This is the mail archive of the
gcc@gcc.gnu.org
mailing list for the GCC project.
RE: dynamic library cost (was RE: libtool, java woes)
- To: "'Jeff Sturm'" <jsturm at one-point dot com>, Tom Tromey <tromey at redhat dot com>
- Subject: RE: dynamic library cost (was RE: libtool, java woes)
- From: "Boehm, Hans" <hans_boehm at hp dot com>
- Date: Thu, 12 Apr 2001 14:30:38 -0700
- Cc: "Boehm, Hans" <hans_boehm at hp dot com>, java at gcc dot gnu dot org, gcc at gcc dot gnu dot org
> -----Original Message-----
> From: Jeff Sturm [mailto:jsturm@one-point.com]
> 1) If I have two shared libraries, both compiled with
> compatible releases
> of gcj but targetted to different GC libraries, is there any hope of
> loading them both into one process image (i.e. running two GC systems
> concurrently)?
>
> I'm thinking the answer is "no", but just thought I'd ask.

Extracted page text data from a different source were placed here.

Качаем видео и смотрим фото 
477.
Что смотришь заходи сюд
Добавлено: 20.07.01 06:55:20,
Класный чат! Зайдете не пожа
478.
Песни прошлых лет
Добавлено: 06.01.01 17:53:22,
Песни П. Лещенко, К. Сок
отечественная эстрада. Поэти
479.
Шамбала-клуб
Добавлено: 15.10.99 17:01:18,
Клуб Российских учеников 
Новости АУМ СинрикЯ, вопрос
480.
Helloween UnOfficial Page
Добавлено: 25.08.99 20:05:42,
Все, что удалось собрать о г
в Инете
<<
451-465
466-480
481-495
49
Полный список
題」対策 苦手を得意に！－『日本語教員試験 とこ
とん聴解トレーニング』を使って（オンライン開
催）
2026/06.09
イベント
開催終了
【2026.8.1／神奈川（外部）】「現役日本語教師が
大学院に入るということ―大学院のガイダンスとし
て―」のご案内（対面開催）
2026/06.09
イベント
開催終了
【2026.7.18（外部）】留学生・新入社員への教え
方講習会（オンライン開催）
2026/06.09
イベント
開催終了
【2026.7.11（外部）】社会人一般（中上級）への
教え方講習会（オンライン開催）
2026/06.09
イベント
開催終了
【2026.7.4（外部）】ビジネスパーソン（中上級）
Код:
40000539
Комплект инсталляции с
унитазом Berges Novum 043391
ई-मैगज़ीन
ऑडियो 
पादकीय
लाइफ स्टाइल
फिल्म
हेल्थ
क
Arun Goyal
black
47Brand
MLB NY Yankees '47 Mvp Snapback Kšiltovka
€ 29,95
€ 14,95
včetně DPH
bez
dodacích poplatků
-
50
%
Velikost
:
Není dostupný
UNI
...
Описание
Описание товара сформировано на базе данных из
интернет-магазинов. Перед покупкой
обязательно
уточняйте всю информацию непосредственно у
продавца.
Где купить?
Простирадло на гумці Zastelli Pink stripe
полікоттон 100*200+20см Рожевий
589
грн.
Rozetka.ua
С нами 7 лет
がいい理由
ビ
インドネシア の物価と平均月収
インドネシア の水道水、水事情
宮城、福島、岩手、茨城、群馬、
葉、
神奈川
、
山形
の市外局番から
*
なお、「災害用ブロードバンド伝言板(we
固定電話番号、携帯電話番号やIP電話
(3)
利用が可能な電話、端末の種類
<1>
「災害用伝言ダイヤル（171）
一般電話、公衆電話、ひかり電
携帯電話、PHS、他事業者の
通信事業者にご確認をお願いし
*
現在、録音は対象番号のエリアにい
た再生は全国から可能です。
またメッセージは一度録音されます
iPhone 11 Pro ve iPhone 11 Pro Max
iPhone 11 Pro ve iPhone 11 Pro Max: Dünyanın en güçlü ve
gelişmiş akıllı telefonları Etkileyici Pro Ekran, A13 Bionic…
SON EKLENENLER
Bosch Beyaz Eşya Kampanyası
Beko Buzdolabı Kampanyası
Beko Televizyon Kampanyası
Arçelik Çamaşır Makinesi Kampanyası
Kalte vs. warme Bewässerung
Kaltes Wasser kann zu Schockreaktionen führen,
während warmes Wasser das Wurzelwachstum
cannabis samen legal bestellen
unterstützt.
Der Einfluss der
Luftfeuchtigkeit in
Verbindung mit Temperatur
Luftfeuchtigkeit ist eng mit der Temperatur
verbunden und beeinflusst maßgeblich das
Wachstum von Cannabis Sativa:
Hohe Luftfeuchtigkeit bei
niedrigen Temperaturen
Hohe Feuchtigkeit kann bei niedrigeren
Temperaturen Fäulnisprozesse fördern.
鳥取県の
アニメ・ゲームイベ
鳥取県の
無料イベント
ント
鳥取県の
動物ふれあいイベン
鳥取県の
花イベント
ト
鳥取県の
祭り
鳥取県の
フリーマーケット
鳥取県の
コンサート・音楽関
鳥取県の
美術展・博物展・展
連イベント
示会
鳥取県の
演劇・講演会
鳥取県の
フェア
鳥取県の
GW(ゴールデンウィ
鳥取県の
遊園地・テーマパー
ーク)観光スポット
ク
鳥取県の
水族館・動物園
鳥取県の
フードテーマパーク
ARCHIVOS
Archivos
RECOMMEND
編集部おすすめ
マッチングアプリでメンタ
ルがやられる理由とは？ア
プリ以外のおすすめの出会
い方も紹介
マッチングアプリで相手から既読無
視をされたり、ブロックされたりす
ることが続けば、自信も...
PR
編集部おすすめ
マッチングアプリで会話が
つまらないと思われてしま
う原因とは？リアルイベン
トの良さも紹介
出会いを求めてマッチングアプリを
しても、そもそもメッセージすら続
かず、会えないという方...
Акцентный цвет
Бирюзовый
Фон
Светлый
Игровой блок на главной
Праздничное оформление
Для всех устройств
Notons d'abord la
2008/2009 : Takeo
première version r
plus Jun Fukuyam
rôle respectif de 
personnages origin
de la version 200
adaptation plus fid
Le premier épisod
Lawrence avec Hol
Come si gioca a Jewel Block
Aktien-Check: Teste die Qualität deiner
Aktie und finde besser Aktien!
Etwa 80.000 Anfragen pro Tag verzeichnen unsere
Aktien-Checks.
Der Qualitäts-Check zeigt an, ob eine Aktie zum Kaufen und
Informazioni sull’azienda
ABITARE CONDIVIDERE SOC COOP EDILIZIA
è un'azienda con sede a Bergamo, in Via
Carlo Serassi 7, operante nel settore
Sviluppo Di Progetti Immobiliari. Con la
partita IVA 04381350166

I also think the answer is "no". If you wanted to make the answer "yes",
you'd need a fairly elaborate protocol between the two collectors to handle
pointer chains that cross from the heap manged by one GC to the other.
>
> 2) If someone really wants pluggable GC (along with somewhat reduced
> efficiency), would it be practical to define a "generic" GC
> interface for
> this purpose? That would leave the choice up to the package
> maintainer.
>
> Suppose we had two GC libraries available today, named "boehm" and
> "copying". You could require that these two cannot be mixed
> freely, but
> either could be mixed with a "generic" which would use whatever GC is
> loaded at runtime.
>
I would be inclined to make direct calls into the GC a configurable option,
so that you can still go through _Jv_AllocObject if you desire (or probably
if you want to use JVMPI). I think that gets you this level of
compatibility, assuming both collectors can live with the same generated
code, which I suspect greatly restricts the space of possibilities. (As far
as I know, the only way to currently get a write barrier is with virtual
memory techniques. That means generational or incremental collection
requires virtual memory, and you only get update information at coarse
granularity. And you're presumably limited to a conservative stack scan.)